Russia fulfills threat and cuts off gas supplies to Poland and Bulgaria as tension rises As he had already warned, President Vladimir Putin conditions the delivery of gas to payment in rubles and in Russian banking institutions.
This article was translated from our Spanish edition.
The conflict between Russia and Ukraine has now been two months old and what many anticipated would be a confrontation that would last only a few days has turned into a complex event with implications for the entire world. In recent days, news has emerged confirming that the tension is increasing and that little by little the conflict goes beyond the borders of Ukraine. Today the Russian gas distribution company Gazprom announced that it will stop supplying gas to Poland and Bulgaria as of this Wednesday, April 27.

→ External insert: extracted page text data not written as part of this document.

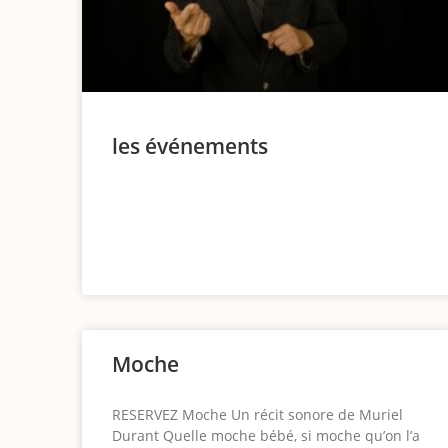
les événements
Moche
RESERVEZ Moche Un récit sonore de Muriel
Durant Quelle moche bébé, si moche qu’on l’a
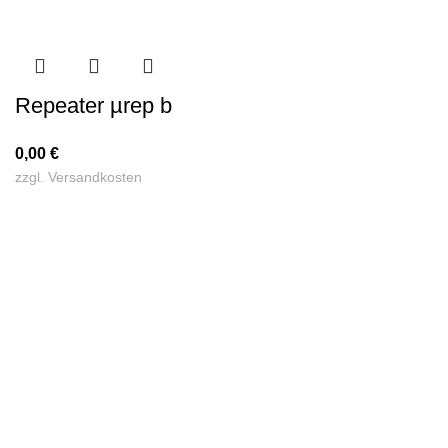
Repeater µrep b
0,00
€
zzgl.
Versandkosten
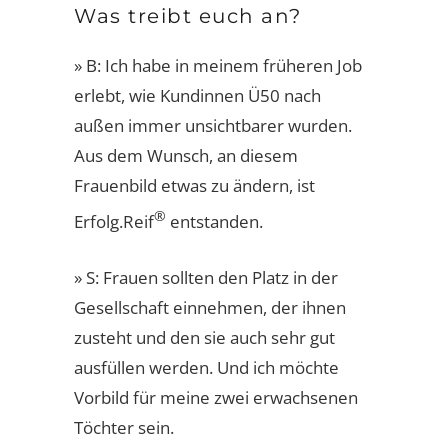
Was treibt euch an?
» B: Ich habe in meinem früheren Job
erlebt, wie Kundinnen Ü50 nach
außen immer unsichtbarer wurden.
Aus dem Wunsch, an diesem
Frauenbild etwas zu ändern, ist
®
Erfolg.Reif
entstanden.
» S: Frauen sollten den Platz in der
Gesellschaft einnehmen, der ihnen
zusteht und den sie auch sehr gut
ausfüllen werden. Und ich möchte
Vorbild für meine zwei erwachsenen
Töchter sein.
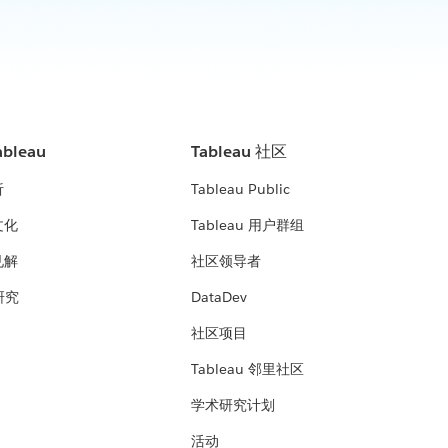
bleau
Tableau 社区
析
Tableau Public
文化
Tableau 用户群组
见解
社区领导者
 研究
DataDev
社区项目
Tableau 邻里社区
学术研究计划
活动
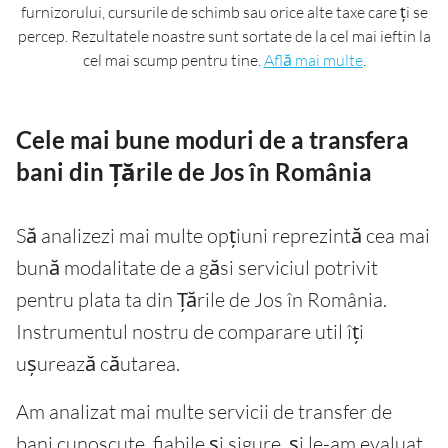
furnizorului, cursurile de schimb sau orice alte taxe care ți se
percep. Rezultatele noastre sunt sortate de la cel mai ieftin la
cel mai scump pentru tine.
Află mai multe
.
Cele mai bune moduri de a transfera
bani din Țările de Jos în România
Să analizezi mai multe opțiuni reprezintă cea mai
bună modalitate de a găsi serviciul potrivit
pentru plata ta din Țările de Jos în România.
Instrumentul nostru de comparare util îți
ușurează căutarea.
Am analizat mai multe servicii de transfer de
bani cunoscute, fiabile și sigure, și le-am evaluat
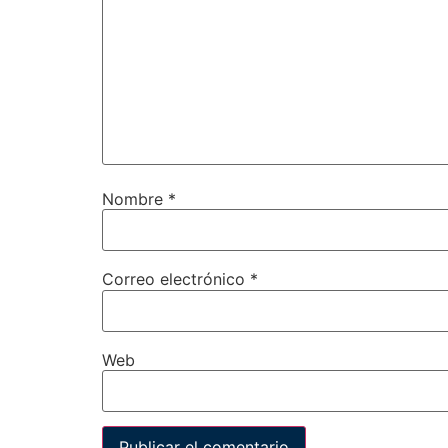
Nombre
*
Correo electrónico
*
Web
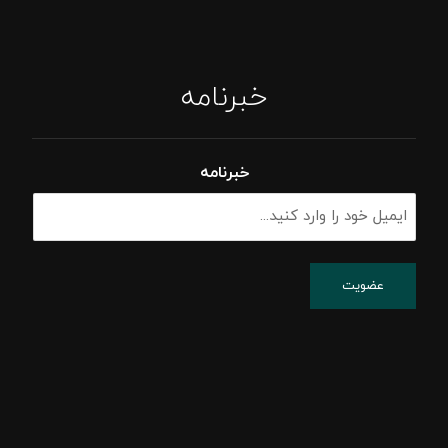
خبرنامه
خبرنامه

Last Friday, the president, Vladimir Putin , signed a decree by means of which it was established that the enemy countries of Russia that consume gas must pay for it in rubles, opening bank accounts in the country's institutions. The measure aims to counteract the economic sanctions and the exchange of goods imposed by the West since the conflict began.
Unlike Canada and the United States, the countries of the European Union depend on Russia for the gas they consume. It is estimated that between 30 and 40% of the gas used in Europe is Russian and it is not easy to get another supplier country from one day to the next. Gas sales represent an important daily revenue of €400 million for Russia, which would also not be easy to replace if they disappeared from one day to the next.
What is a fact is that the news escalates again the tension between Russia and Western countries. European countries have refused the measure arguing that it implies a violation of contracts that are in dollars and euros. German Chancellor Olaf Scholz has accused Putin of blackmail and has said that Germany will continue to pay for its gas in euros, as stipulated in the contract.
Faced with Putin's measure and threat, European countries are beginning to draw up emergency plans to deal with a possible gas shortage. Austria and Germany have already asked the population and companies to drastically reduce their consumption.
Bulgaria, whose gas comes 90% from Russia, has started a tender for underground drilling that will allow them to face the crisis. Poland declared that it has anticipated the situation and that its gas reserves are at 76% of its capacity.Although gas prices have not skyrocketed so far, the tension is increasing and if indeed Poland and Bulgaria stop receiving the resource tomorrow, that could change.